— Что другим дается в молодые годы, то выпало на мою долю в зрелом возрасте, но зато моя подруга не имеет себе равной.
— Во всяком случае, она не так уж дурна, как ты описывал ее сегодня. Однако я опасаюсь, что наш союз будет скоро нарушен.
— Ого! — воскликнул врач. — Каждую каплю крови в моих жилах…
— Ты готов пролить за меня, — перебила его Паула с патетическим жестом, который она подметила у первого трагика в театре Дамаска, — но будь спокоен: здесь дело не дойдет до кровопролития; в самом худшем случае меня выгонят отсюда вон и выселят из Мемфиса.
— Тебя? — спросил Филипп, вскакивая в испуге с места. — Но кто осмелится сделать это?

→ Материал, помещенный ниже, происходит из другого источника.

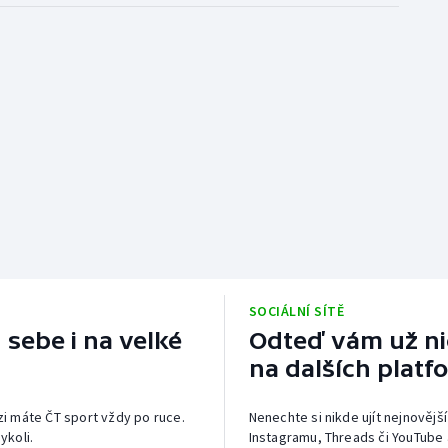
SOCIÁLNÍ SÍTĚ
 sebe i na velké
Odteď vám už nic
na dalších platf
izi máte ČT sport vždy po ruce.
Nenechte si nikde ujít nejnovější
ykoli.
Instagramu, Threads či YouTube 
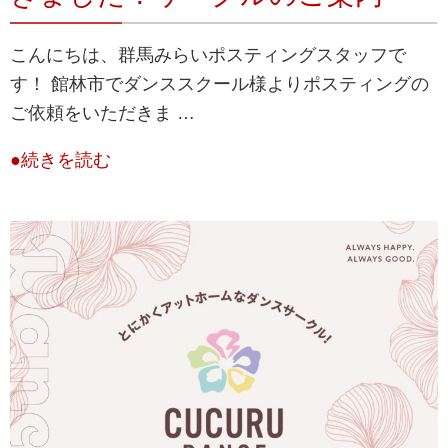
こんにちは、群馬みらいポスティングスタッフで
す！ 館林市でダンススクール様よりポスティングの
ご依頼をいただきま …
●続きを読む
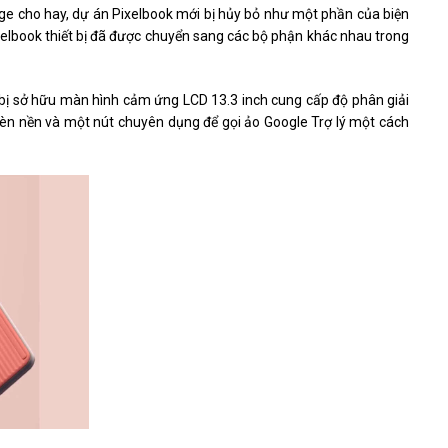
e cho hay, dự án Pixelbook mới bị hủy bỏ như một phần của biện
ixelbook thiết bị đã được chuyển sang các bộ phận khác nhau trong
t bị sở hữu màn hình cảm ứng LCD 13.3 inch cung cấp độ phân giải
đèn nền và một nút chuyên dụng để gọi ảo Google Trợ lý một cách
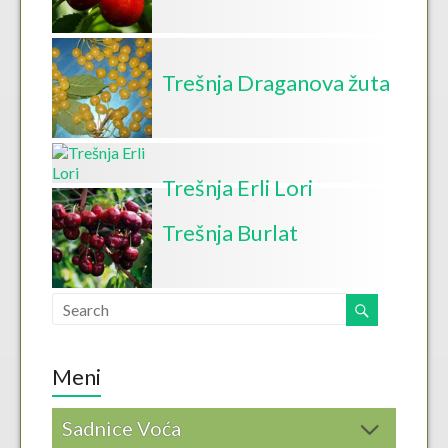
Trešnja Draganova žuta
Trešnja Erli Lori
Trešnja Burlat
Meni
Sadnice Voća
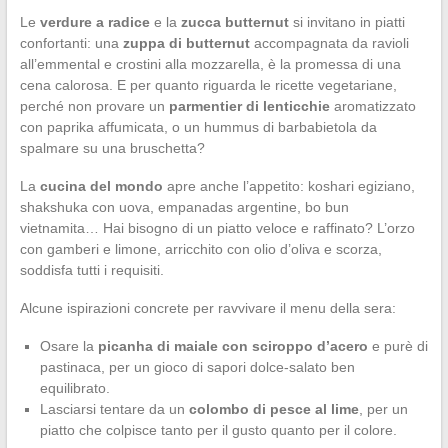
Le
verdure a radice
e la
zucca butternut
si invitano in piatti
confortanti: una
zuppa di butternut
accompagnata da ravioli
all’emmental e crostini alla mozzarella, è la promessa di una
cena calorosa. E per quanto riguarda le ricette vegetariane,
perché non provare un
parmentier di lenticchie
aromatizzato
con paprika affumicata, o un hummus di barbabietola da
spalmare su una bruschetta?
La
cucina del mondo
apre anche l’appetito: koshari egiziano,
shakshuka con uova, empanadas argentine, bo bun
vietnamita… Hai bisogno di un piatto veloce e raffinato? L’orzo
con gamberi e limone, arricchito con olio d’oliva e scorza,
soddisfa tutti i requisiti.
Alcune ispirazioni concrete per ravvivare il menu della sera:
Osare la
picanha di maiale con sciroppo d’acero
e purè di
pastinaca, per un gioco di sapori dolce-salato ben
equilibrato.
Lasciarsi tentare da un
colombo di pesce al lime
, per un
piatto che colpisce tanto per il gusto quanto per il colore.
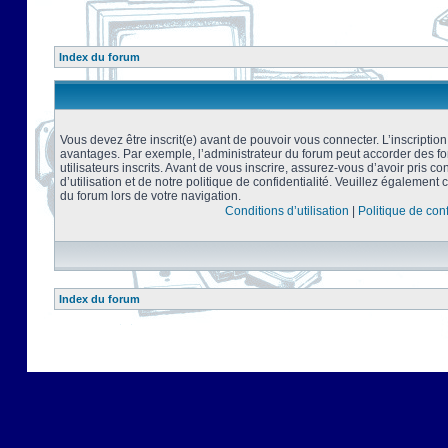
Index du forum
Vous devez être inscrit(e) avant de pouvoir vous connecter. L’inscriptio
avantages. Par exemple, l’administrateur du forum peut accorder des f
utilisateurs inscrits. Avant de vous inscrire, assurez-vous d’avoir pris 
d’utilisation et de notre politique de confidentialité. Veuillez également 
du forum lors de votre navigation.
Conditions d’utilisation
|
Politique de conf
Index du forum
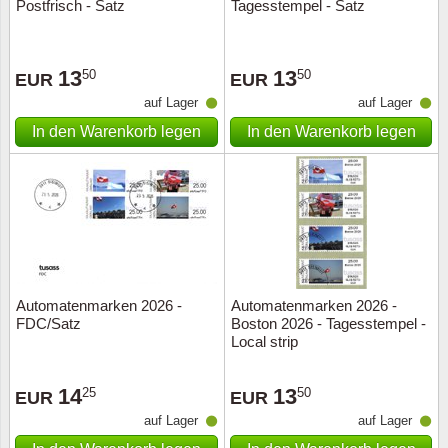
Postfrisch - Satz
Tagesstempel - Satz
13
13
50
50
EUR
EUR
auf Lager
auf Lager
In den Warenkorb legen
In den Warenkorb legen
Automatenmarken 2026 -
Automatenmarken 2026 -
FDC/Satz
Boston 2026 - Tagesstempel -
Local strip
14
13
25
50
EUR
EUR
auf Lager
auf Lager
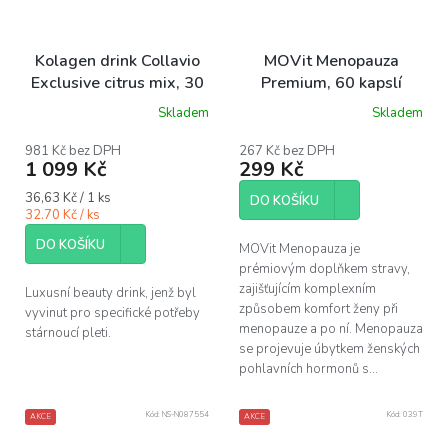
Kolagen drink Collavio
MOVit Menopauza
Exclusive citrus mix, 30
Premium, 60 kapslí
ks
Skladem
Skladem
Průměrné
hodnocení
produktu
981 Kč bez DPH
267 Kč bez DPH
1 099 Kč
299 Kč
je
5,0
Měrná
36,63 Kč / 1 ks
z
DO KOŠÍKU
cena:
32.70 Kč / ks
5
hvězdiček.
DO KOŠÍKU
MOVit Menopauza je
prémiovým doplňkem stravy,
zajišťujícím komplexním
Luxusní beauty drink, jenž byl
způsobem komfort ženy při
vyvinut pro specifické potřeby
menopauze a po ní. Menopauza
stárnoucí pleti.
se projevuje úbytkem ženských
pohlavních hormonů s...
Kód:
NS-N087554
Kód:
039T
AKCE
AKCE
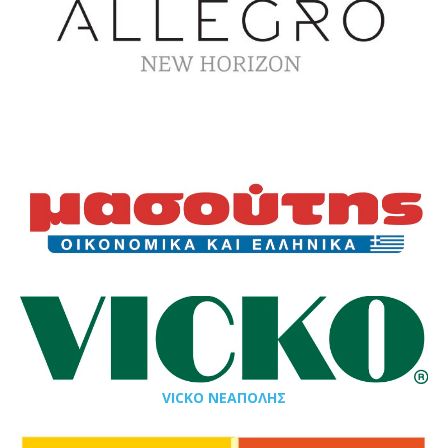
VICKO ΝΕΑΠΟΛΗΣ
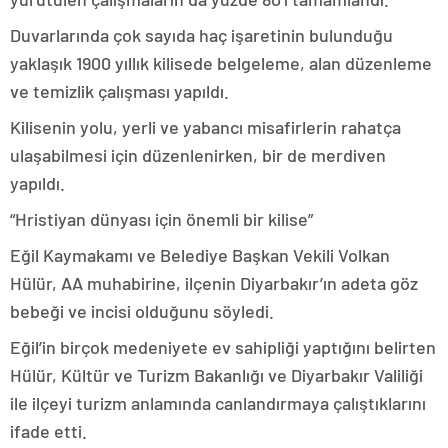
Duvarlarında çok sayıda haç işaretinin bulunduğu
yaklaşık 1900 yıllık kilisede belgeleme, alan düzenleme
ve temizlik çalışması yapıldı.
Kilisenin yolu, yerli ve yabancı misafirlerin rahatça
ulaşabilmesi için düzenlenirken, bir de merdiven
yapıldı.
“Hristiyan dünyası için önemli bir kilise”
Eğil Kaymakamı ve Belediye Başkan Vekili Volkan
Hülür, AA muhabirine, ilçenin Diyarbakır’ın adeta göz
bebeği ve incisi olduğunu söyledi.
Eğil’in birçok medeniyete ev sahipliği yaptığını belirten
Hülür, Kültür ve Turizm Bakanlığı ve Diyarbakır Valiliği
ile ilçeyi turizm anlamında canlandırmaya çalıştıklarını
ifade etti.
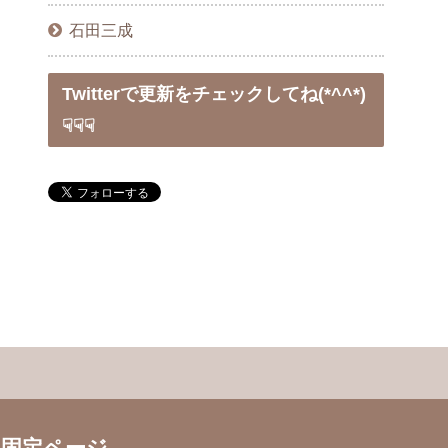
石田三成
Twitterで更新をチェックしてね(*^^*)
☟☟☟
固定ページ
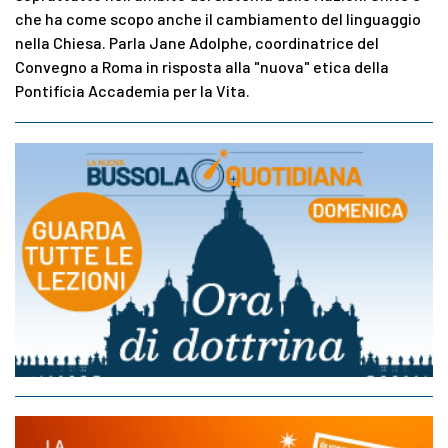
che ha come scopo anche il cambiamento del linguaggio
nella Chiesa. Parla Jane Adolphe, coordinatrice del
Convegno a Roma in risposta alla "nuova" etica della
Pontificia Accademia per la Vita.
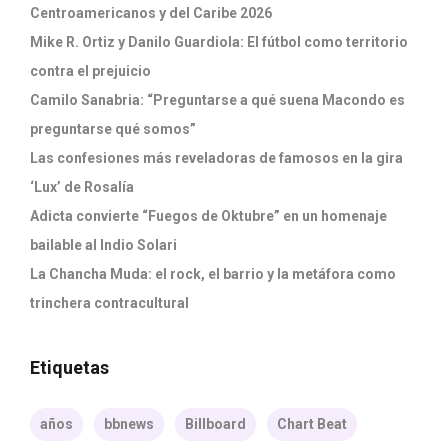
Centroamericanos y del Caribe 2026
Mike R. Ortiz y Danilo Guardiola: El fútbol como territorio
contra el prejuicio
Camilo Sanabria: “Preguntarse a qué suena Macondo es
preguntarse qué somos”
Las confesiones más reveladoras de famosos en la gira
‘Lux’ de Rosalía
Adicta convierte “Fuegos de Oktubre” en un homenaje
bailable al Indio Solari
La Chancha Muda: el rock, el barrio y la metáfora como
trinchera contracultural
Etiquetas
años
bbnews
Billboard
Chart Beat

— Те люди, с которыми мне никак не удалось сблизиться. Ты видишь, мой дорогой недавний друг, что с нами может повториться история ученого Дионисия Киринейского.
— Киринейского?
— Да! Я слышала этот анекдот от моего отца. Когда Дионисий послал своего сына в одну из высших школ, то начал писать для него книгу обо всем, что должен делать студент университета и чего ему следует избегать. Отец горячо принялся за свою работу, наконец, она была готова четыре года спустя. Когда же автор написал на последнем листе своего свитка: «Таким образом, эта книга пришла к благополучному окончанию», его сын как раз вернулся в Киринею, окончив полный курс наук без помощи сочинения, которое предназначалось для его руководства.
— Так и мы заключили дружбу…
— И отлично все подготовили к будущему союзу, чтобы расстаться в самом непродолжительном времени.
Филипп громко стукнул по столу перед своим ложем.
— Но я сумею помешать этому! — воскликнул он. — Однако скажи мне, что произошло между тобой и семейством мукаукаса?
— Ты скоро узнаешь обо всем сам.
— Можешь быть уверена, что я не позволю притеснять тебя, — продолжал врач, гневно сверкая глазами. — У меня также есть право голоса здесь в доме. Ты действительно должна отсюда уйти, но по доброй воле и с высоко поднятой головой!
В эту минуту дверь первой комнаты быстро отворилась, и на пороге залы показался Орион. Филипп и Паула только что кончили завтракать. Юноша с недоумением посмотрел на обоих и заметил мрачным тоном:
— Я вижу, что помешал.
— Нисколько, — возразил врач.
Орион понял, как некстати была здесь вспышка ревности с его стороны.
— Жаль, что никто не присутствовал на вашем симпозиуме! — сказал он.
— Мы были довольны своей беседой и вдвоем, — возразил врач.
— Вполне уверен, — отвечал со смехом юноша. — Однако, господа, к вашему великому сожалению, мне действительно приходится помешать вам. Здесь идет дело об очень важных вещах, — прибавил молодой человек, оставив шутливый тон, который ему было трудно выдерживать. — Я говорю о твоем вольноотпущеннике, моя прелестная неприятельница.
— Разве Гирам вернулся? — спросила Паула, бледнея.
— Его арестовали и привели, — отвечал Орион. — Отец приказал созвать судей… Правосудие у нас совершается быстро. Мне очень жаль конюшего, но я не могу помешать здесь ничему. Прошу тебя не уклоняться от судейского допроса.
— Я расскажу всю правду, — решительно и строго отвечала Паула.